Magistrati, il Governo vara le pagelle sul lavoro dei magistrati

 

“Ottimo”, “buono”, “discreto” e “non positivo”. Per i magistrati in arrivo le pagelle come a scuola. Scattano per giudici e pm controlli periodici sui numeri e gli esiti dei procedimenti giudiziari. Nel Consiglio dei ministri è stato portato dal guardasigilli, Carlo Nordio, un provvedimento attuativo della riforma Cartabia (Disposizioni in materia di riforma ordinamentale della magistratura, ai sensi dell’articolo 1, comma 1, lettere a), b) e c), della legge 17 giugno 2022, n.71 ), con valutazioni professionali e periodiche delle ‘performance’. A questo provvedimento sarà affiancato un secondo decreto legislativo per il riordino della disciplina del collocamento fuori ruolo dei magistrati ordinari, amministrativi e contabili, con una ‘stretta’ per chi scende in politica o è in attesa di altro incarico. Ma andiamo  vedere meglio il punto che instaura le pagelle ai magistrati, con il “fascicolo del magistrato”: una valutazione dell’operato, istituita presso il Csm.
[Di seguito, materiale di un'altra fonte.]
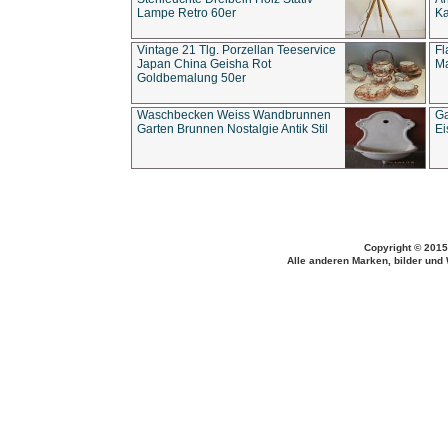
Lampe Retro 60er
Ka
Vintage 21 Tlg. Porzellan Teeservice
Fl
Japan China Geisha Rot
Ma
Goldbemalung 50er
Waschbecken Weiss Wandbrunnen
Ga
Garten Brunnen Nostalgie Antik Stil
Ei
Copyright © 2015
Alle anderen Marken, bilder und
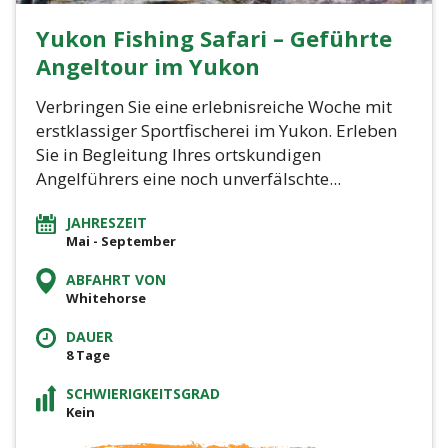
Yukon Fishing Safari – Geführte
Angeltour im Yukon
Verbringen Sie eine erlebnisreiche Woche mit
erstklassiger Sportfischerei im Yukon. Erleben
Sie in Begleitung Ihres ortskundigen
Angelführers eine noch unverfälschte...
JAHRESZEIT
Mai - September
ABFAHRT VON
Whitehorse
DAUER
8 Tage
SCHWIERIGKEITSGRAD
Kein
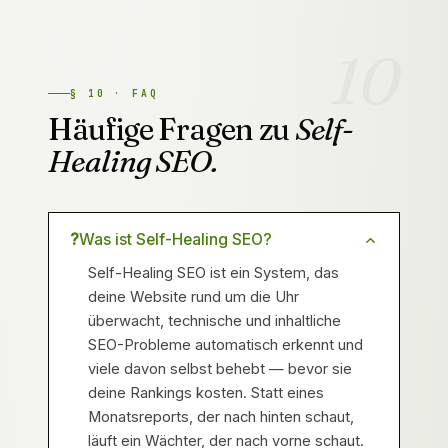
10
§
10
·
FAQ
Häufige Fragen zu
Self-
Healing SEO.
?
Was ist Self-Healing SEO?
Self-Healing SEO ist ein System, das
deine Website rund um die Uhr
überwacht, technische und inhaltliche
SEO-Probleme automatisch erkennt und
viele davon selbst behebt — bevor sie
deine Rankings kosten. Statt eines
Monatsreports, der nach hinten schaut,
läuft ein Wächter, der nach vorne schaut.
Dentro ci andranno – secondo quanto emerso – numeri, dati e giudizi compilati dai vertici degli uffici giudiziari, i procedimenti pendenti, l’esito delle richieste o dei provvedimenti resi nelle fasi del processo, i verbali delle udienze. Il Csm infine valuterà la toga con promozioni e bocciature, ogni quattro anni, a partire dalla data di nomina. L’esame si conclude dopo la settima valutazione, cioè dopo 28 anni di carriera. In questo percorso professionale sarebbero presenti diversi criteri di valutazione, con step di valutazione e bocciature che passano dal Consiglio giudiziario, l’organo consultivo decentrato del Csm, e poi dallo stesso Csm, con controfirma finale dello stesso ministro. In caso di valutazione non positiva o negativa di un magistrato, si riducono le ipotesi di dispensa dal servizio, prevedendo comunque penalizzazioni economiche e di

carriera, prevede uno dei decreti legislativi per la riforma dell’ordinamento giudiziario approvato oggi. Attualmente, dopo una valutazione negativa, per non essere escluso dalla magistratura occorreva per il magistrato avere obbligatoriamente una valutazione positiva. Con la riforma, ora può esserci anche una valutazione non-positiva (che è diversa da negativa): in questo caso il magistrato rimane in magistratura, è rivalutato dopo un anno e perde aumento di stipendio e progressione di carriera. Ma andiamo a edere nel dettaglio il testo del provvedimento.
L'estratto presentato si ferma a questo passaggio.